Sunday, May 26, 2013

Radical Apiary Dronectomy

The following blog contains graphic descriptions & images....you have been warned!

The Bee Team
If you've been tagging along on our journey you know that a few nights ago Kris and I discovered a problem in one of our hives. A drone problem to be exact.

We (Kris, Bill and I) along with our auxiliary team members David, Dee and Mike and special guest Lisa went back down to the bee yard to solve our little drone problem. In full bee gear, except me because I have a bad case of bravado, we went in with surgical precision and performed a procedure which we now call a Radical Apiary Dronectomy.

Fist we anesthetized our bees with smoke, then we carefully lifted the frames one by one, checked for the queen and using the hive tool we scraped all the drone cells off of the bottom of the frame. It  was not a pretty site. Large white drone larva oozed from the cells and dripped onto frames. If the sight of carnage was not enough there was also an accompanying sound which I believe David described as popping a chocolate covered cherry. I thought it sounded more like running over army worms with your roller blades. This was not for the squeamish. We lost a few of the auxiliary members at this point.

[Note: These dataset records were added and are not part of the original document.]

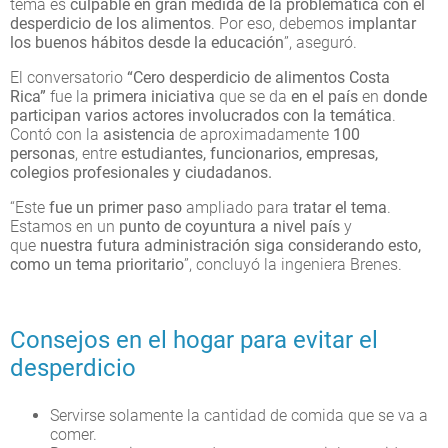
tema es
culpable en gran medida de la problemática con el
desperdicio de los alimentos
. Por eso, debemos
implantar
los buenos hábitos
desde la educación
”, aseguró.
El conversatorio
“Cero desperdicio de alimentos Costa
Rica”
fue la
primera iniciativa
que se da
en el país
en
donde
participan varios actores involucrados con la temática
.
Contó con la
asistencia
de aproximadamente
100
personas
, entre
estudiantes, funcionarios, empresas,
colegios profesionales y ciudadanos.
“Este
fue un primer paso
ampliado para
tratar el tema
.
Estamos en un
punto de coyuntura a nivel país
y
que
nuestra futura administración
siga considerando esto,
como un tema prioritario
”, concluyó la ingeniera Brenes.
Consejos en el hogar para evitar el
desperdicio
Servirse solamente la cantidad de comida que se va a
comer.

After we scraped the drones off we also removed supercedure and swarm cells. Threw on the queen excluder, added third deep and closed up the hive. Surgery was over. We hoped we had not accidentally scraped off our queen. This was our only concern.

Below are pictures of our latest adventure in beekeeping - special thanks to David for taking them. As we looked at the pictures that night we were happy to discover we had a picture of our queen. She was up in the second deep safe and sound.

Peace,
Karen
Our ladies of the hive


The mass hanging below the frame is drone cells

Drone Cells

Drone Cells on the ground next to the hive tool.